_Task directions_
Please give the entries below again exactly, omitting every picture.

_Dataset records_

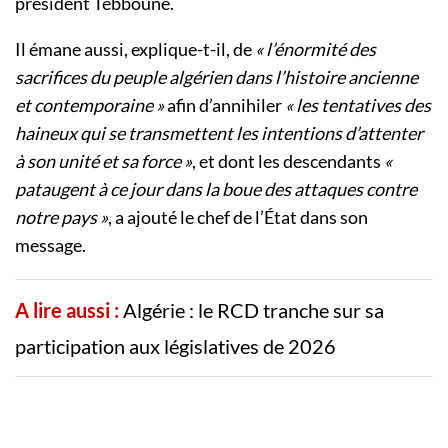
président Tebboune.
Il émane aussi, explique-t-il, de
« l’énormité des
sacrifices du peuple algérien dans l’histoire ancienne
et contemporaine »
afin d’annihiler
« les tentatives des
haineux qui se transmettent les intentions d’attenter
à son unité et sa force »
, et dont les descendants
«
pataugent à ce jour dans la boue des attaques contre
notre pays »
, a ajouté le chef de l’État dans son
message.
A lire aussi :
Algérie : le RCD tranche sur sa
participation aux législatives de 2026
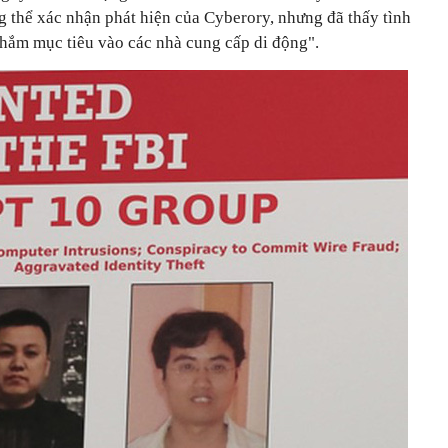
 thể xác nhận phát hiện của Cyberory, nhưng đã thấy tình
nhắm mục tiêu vào các nhà cung cấp di động".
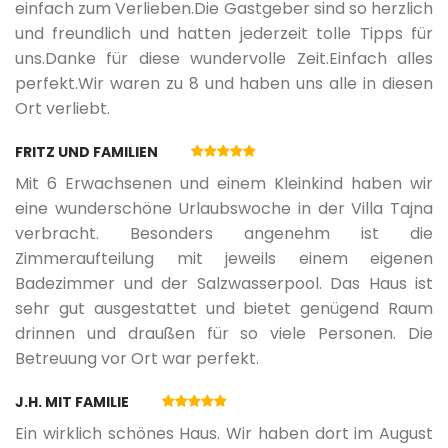
einfach zum Verlieben.Die Gastgeber sind so herzlich
und freundlich und hatten jederzeit tolle Tipps für
uns.Danke für diese wundervolle Zeit.Einfach alles
perfekt.Wir waren zu 8 und haben uns alle in diesen
Ort verliebt.
FRITZ UND FAMILIEN
Mit 6 Erwachsenen und einem Kleinkind haben wir
eine wunderschöne Urlaubswoche in der Villa Tajna
verbracht. Besonders angenehm ist die
Zimmeraufteilung mit jeweils einem eigenen
Badezimmer und der Salzwasserpool. Das Haus ist
sehr gut ausgestattet und bietet genügend Raum
drinnen und draußen für so viele Personen. Die
Betreuung vor Ort war perfekt.
J.H. MIT FAMILIE
Ein wirklich schönes Haus. Wir haben dort im August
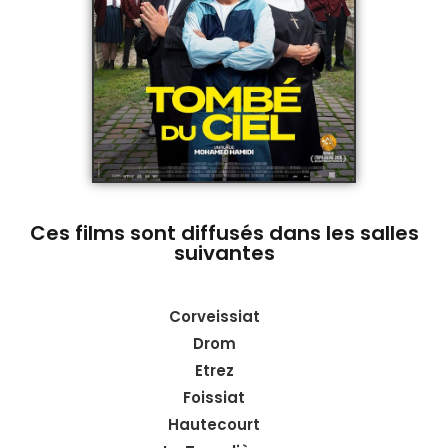
Ces films sont diffusés dans les salles
suivantes
Corveissiat
Drom
Etrez
Foissiat
Hautecourt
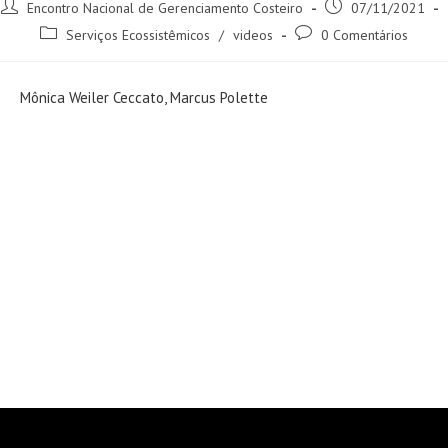
Encontro Nacional de Gerenciamento Costeiro
07/11/2021
Serviços Ecossistêmicos
/
videos
0 Comentários
Mônica Weiler Ceccato, Marcus Polette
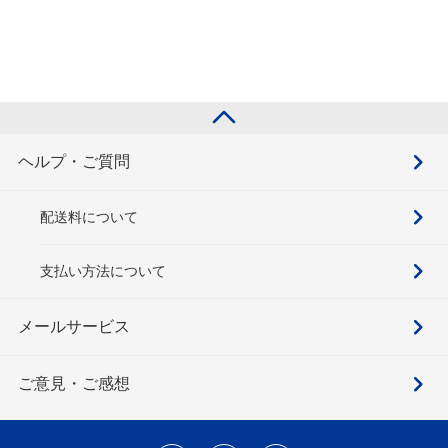
ヘルプ・ご質問
配送料について
支払い方法について
メールサービス
ご意見・ご感想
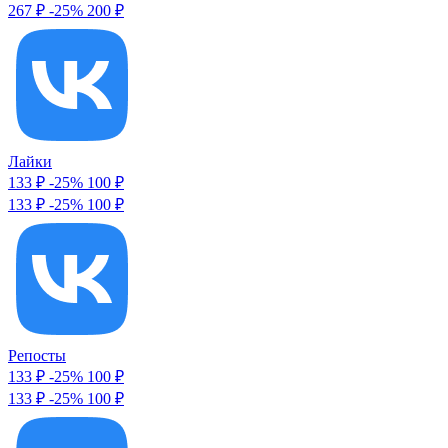
267 ₽
-25%
200 ₽
Лайки
133 ₽
-25%
100
₽
133 ₽
-25%
100 ₽
Репосты
133 ₽
-25%
100
₽
133 ₽
-25%
100 ₽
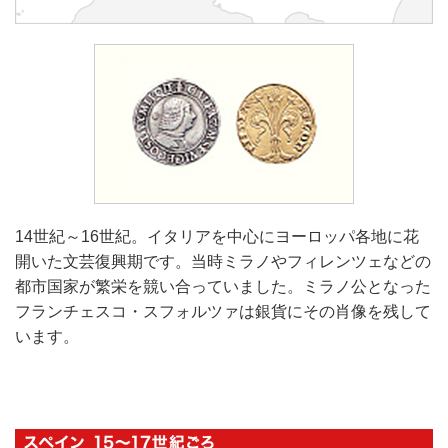
14世紀～16世紀。イタリアを中心にヨーロッパ各地に花
開いた文芸復興期です。当時ミラノやフィレンツェなどの
都市国家が繁栄を競い合っていました。ミラノ公となった
フランチェスコ・スフォルツァは銀貨にその肖像を残して
います。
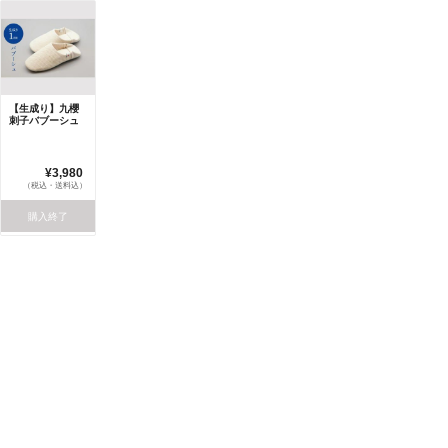
【生成り】九櫻
刺子バブーシュ
¥3,980
（税込・送料込）
購入終了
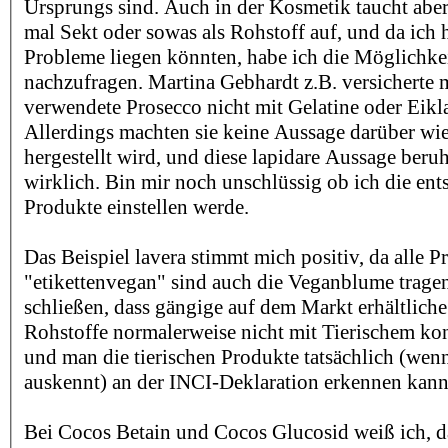
Ursprungs sind. Auch in der Kosmetik taucht aber
mal Sekt oder sowas als Rohstoff auf, und da ich 
Probleme liegen könnten, habe ich die Möglichke
nachzufragen. Martina Gebhardt z.B. versicherte m
verwendete Prosecco nicht mit Gelatine oder Eikla
Allerdings machten sie keine Aussage darüber wi
hergestellt wird, und diese lapidare Aussage beru
wirklich. Bin mir noch unschlüssig ob ich die en
Produkte einstellen werde.
Das Beispiel lavera stimmt mich positiv, da alle P
"etikettenvegan" sind auch die Veganblume tragen.
schließen, dass gängige auf dem Markt erhältliche
Rohstoffe normalerweise nicht mit Tierischem ko
und man die tierischen Produkte tatsächlich (wen
auskennt) an der INCI-Deklaration erkennen kann
Bei Cocos Betain und Cocos Glucosid weiß ich, da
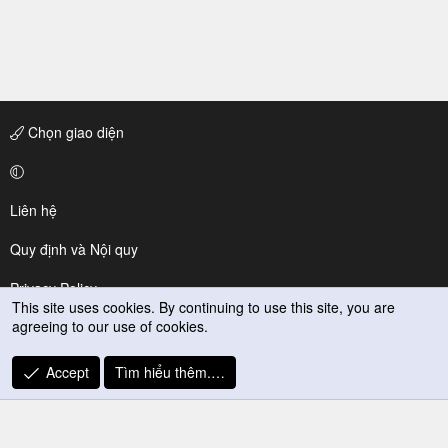
Chọn giao diện
Liên hệ
Quy định và Nội quy
Privacy Policy
This site uses cookies. By continuing to use this site, you are
agreeing to our use of cookies.
Trợ giúp
R
Accept
Tìm hiểu thêm.…
S
S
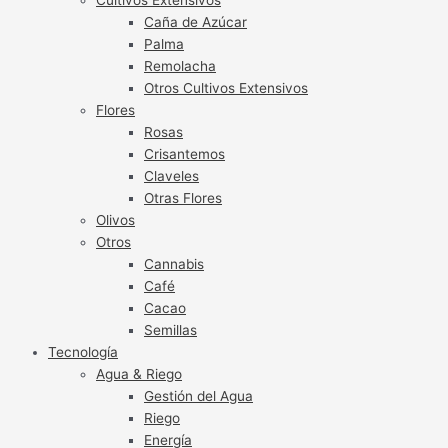
Caña de Azúcar
Palma
Remolacha
Otros Cultivos Extensivos
Flores
Rosas
Crisantemos
Claveles
Otras Flores
Olivos
Otros
Cannabis
Café
Cacao
Semillas
Tecnología
Agua & Riego
Gestión del Agua
Riego
Energía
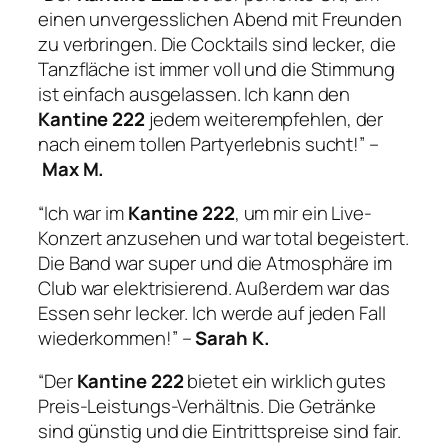
einen unvergesslichen Abend mit Freunden
zu verbringen. Die Cocktails sind lecker, die
Tanzfläche ist immer voll und die Stimmung
ist einfach ausgelassen. Ich kann den
Kantine 222
jedem weiterempfehlen, der
nach einem tollen Partyerlebnis sucht!” –
Max M.
“Ich war im
Kantine 222
, um mir ein Live-
Konzert anzusehen und war total begeistert.
Die Band war super und die Atmosphäre im
Club war elektrisierend. Außerdem war das
Essen sehr lecker. Ich werde auf jeden Fall
wiederkommen!” –
Sarah K.
“Der
Kantine 222
bietet ein wirklich gutes
Preis-Leistungs-Verhältnis. Die Getränke
sind günstig und die Eintrittspreise sind fair.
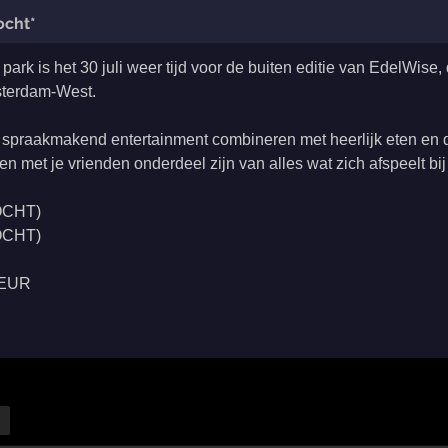
ocht*
ark is het 30 juli weer tijd voor de buiten editie van EdelWis
msterdam-West.
 spraakmakend entertainment combineren met heerlijk eten en d
en met je vrienden onderdeel zijn van alles wat zich afspeelt bi
KOCHT)
KOCHT)
DEUR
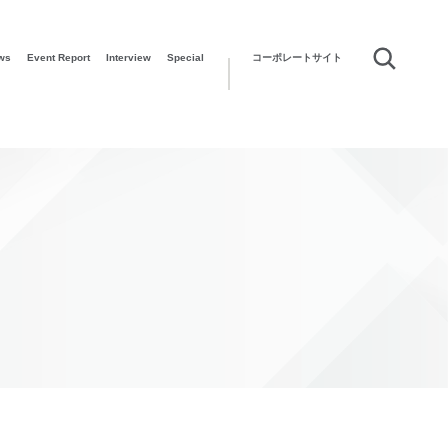
ws
Event Report
Interview
Special
コーポレートサイト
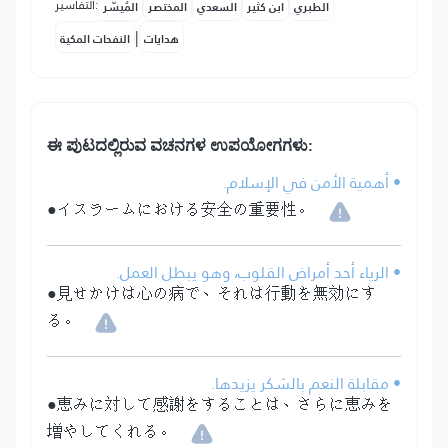
التفاسير:
الطبري
ابن كثير
السعدي
المختصر
المُيسَّر
|
هدايات
النفحات المكية
ಈ ಪುಟದಲ್ಲಿರುವ ವಚನಗಳ ಉಪಯೋಗಗಳು:
• أهمية الأمن في الإسلام.
●イスラームにおける安全の重要性。
• الرياء أحد أمراض القلوب، وهو يبطل العمل.
●見せかけは心の病で、それは行動を無効にす
る。
• مقابلة النعم بالشكر يزيدها.
●恵みに対して感謝をすることは、さらに恵みを
増やしてくれる。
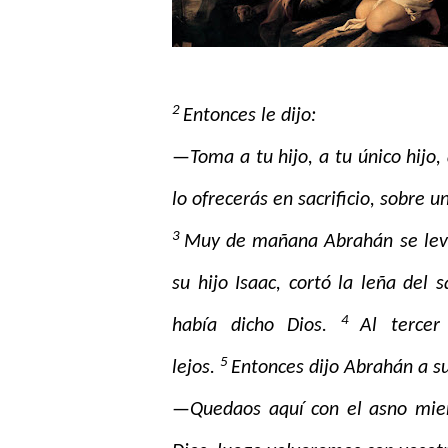
2
Entonces le dijo:
—Toma a tu hijo, a tu único hijo, 
lo ofrecerás en sacrificio, sobre 
3
Muy de mañana Abrahán se levan
su hijo Isaac, cortó la leña del 
4
había dicho Dios.
Al tercer
5
lejos.
Entonces dijo Abrahán a su
—Quedaos aquí con el asno mien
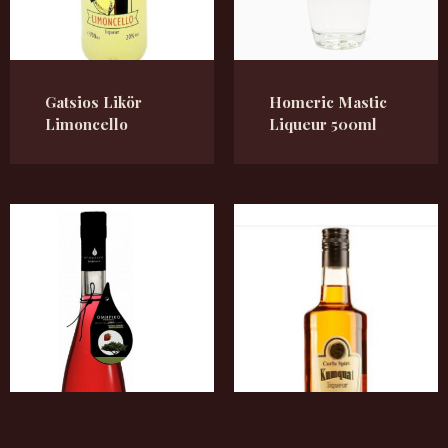
Gatsios Likör
Homeric Mastic
Limoncello
Liqueur 500ml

_Expected answer_
président Tebboune.
Il émane aussi, explique-t-il, de
« l’énormité des
sacrifices du peuple algérien dans l’histoire ancienne
et contemporaine »
afin d’annihiler
« les tentatives des
haineux qui se transmettent les intentions d’attenter
à son unité et sa force »
, et dont les descendants
«
pataugent à ce jour dans la boue des attaques contre
notre pays »
, a ajouté le chef de l’État dans son
message.
A lire aussi :
Algérie : le RCD tranche sur sa
participation aux législatives de 2026
 thể xác nhận phát hiện của Cyberory, nhưng đã thấy tình
nhắm mục tiêu vào các nhà cung cấp di động".
einfach zum Verlieben.Die Gastgeber sind so herzlich
und freundlich und hatten jederzeit tolle Tipps für
uns.Danke für diese wundervolle Zeit.Einfach alles
perfekt.Wir waren zu 8 und haben uns alle in diesen
Ort verliebt.
FRITZ UND FAMILIEN
Mit 6 Erwachsenen und einem Kleinkind haben wir
eine wunderschöne Urlaubswoche in der Villa Tajna
verbracht. Besonders angenehm ist die
Zimmeraufteilung mit jeweils einem eigenen
Badezimmer und der Salzwasserpool. Das Haus ist
sehr gut ausgestattet und bietet genügend Raum
drinnen und draußen für so viele Personen. Die
Betreuung vor Ort war perfekt.
J.H. MIT FAMILIE
Ein wirklich schönes Haus. Wir haben dort im August
Ces films sont diffusés dans les salles
suivantes
Corveissiat
Drom
Etrez
Foissiat
Hautecourt
Encontro Nacional de Gerenciamento Costeiro
07/11/2021
Serviços Ecossistêmicos
/
videos
0 Comentários
Mônica Weiler Ceccato, Marcus Polette
ヘルプ・ご質問
配送料について
支払い方法について
メールサービス
ご意見・ご感想
267 ₽
-25%
200 ₽
Лайки
133 ₽
-25%
100
₽
133 ₽
-25%
100 ₽
Репосты
133 ₽
-25%
100
₽
133 ₽
-25%
100 ₽
14世紀～16世紀。イタリアを中心にヨーロッパ各地に花
開いた文芸復興期です。当時ミラノやフィレンツェなどの
都市国家が繁栄を競い合っていました。ミラノ公となった
フランチェスコ・スフォルツァは銀貨にその肖像を残して
います。
【生成り】九櫻
刺子バブーシュ
¥3,980
（税込・送料込）
購入終了
Ursprungs sind. Auch in der Kosmetik taucht aber
mal Sekt oder sowas als Rohstoff auf, und da ich 
Probleme liegen könnten, habe ich die Möglichke
nachzufragen. Martina Gebhardt z.B. versicherte m
verwendete Prosecco nicht mit Gelatine oder Eikla
Allerdings machten sie keine Aussage darüber wi
hergestellt wird, und diese lapidare Aussage beru
wirklich. Bin mir noch unschlüssig ob ich die en
Produkte einstellen werde.
Das Beispiel lavera stimmt mich positiv, da alle P
"etikettenvegan" sind auch die Veganblume tragen.
schließen, dass gängige auf dem Markt erhältliche
Rohstoffe normalerweise nicht mit Tierischem ko
und man die tierischen Produkte tatsächlich (wen
auskennt) an der INCI-Deklaration erkennen kann
Bei Cocos Betain und Cocos Glucosid weiß ich, da
Chọn giao diện
Liên hệ
Quy định và Nội quy
Privacy Policy
This site uses cookies. By continuing to use this site, you are
agreeing to our use of cookies.
Trợ giúp
R
Accept
Tìm hiểu thêm.…
S
S
Caña de Azúcar
Palma
Remolacha
Otros Cultivos Extensivos
Flores
Rosas
Crisantemos
Claveles
Otras Flores
Olivos
Otros
Cannabis
Café
Cacao
Semillas
Tecnología
Agua & Riego
Gestión del Agua
Riego
Energía
einen unvergesslichen Abend mit Freunden
zu verbringen. Die Cocktails sind lecker, die
Tanzfläche ist immer voll und die Stimmung
ist einfach ausgelassen. Ich kann den
Kantine 222
jedem weiterempfehlen, der
nach einem tollen Partyerlebnis sucht!” –
Max M.
“Ich war im
Kantine 222
, um mir ein Live-
Konzert anzusehen und war total begeistert.
Die Band war super und die Atmosphäre im
Club war elektrisierend. Außerdem war das
Essen sehr lecker. Ich werde auf jeden Fall
wiederkommen!” –
Sarah K.
“Der
Kantine 222
bietet ein wirklich gutes
Preis-Leistungs-Verhältnis. Die Getränke
sind günstig und die Eintrittspreise sind fair.
ocht*
ark is het 30 juli weer tijd voor de buiten editie van EdelWis
msterdam-West.
 spraakmakend entertainment combineren met heerlijk eten en d
en met je vrienden onderdeel zijn van alles wat zich afspeelt bi
KOCHT)
KOCHT)
DEUR
ws
Event Report
Interview
Special
コーポレートサイト
التفاسير:
الطبري
ابن كثير
السعدي
المختصر
المُيسَّر
|
هدايات
النفحات المكية
ಈ ಪುಟದಲ್ಲಿರುವ ವಚನಗಳ ಉಪಯೋಗಗಳು:
• أهمية الأمن في الإسلام.
●イスラームにおける安全の重要性。
• الرياء أحد أمراض القلوب، وهو يبطل العمل.
●見せかけは心の病で、それは行動を無効にす
る。
• مقابلة النعم بالشكر يزيدها.
●恵みに対して感謝をすることは、さらに恵みを
増やしてくれる。
2
Entonces le dijo:
—Toma a tu hijo, a tu único hijo, 
lo ofrecerás en sacrificio, sobre 
3
Muy de mañana Abrahán se levan
su hijo Isaac, cortó la leña del 
4
había dicho Dios.
Al tercer
5
lejos.
Entonces dijo Abrahán a su
—Quedaos aquí con el asno mien
Gatsios Likör
Homeric Mastic
Limoncello
Liqueur 500ml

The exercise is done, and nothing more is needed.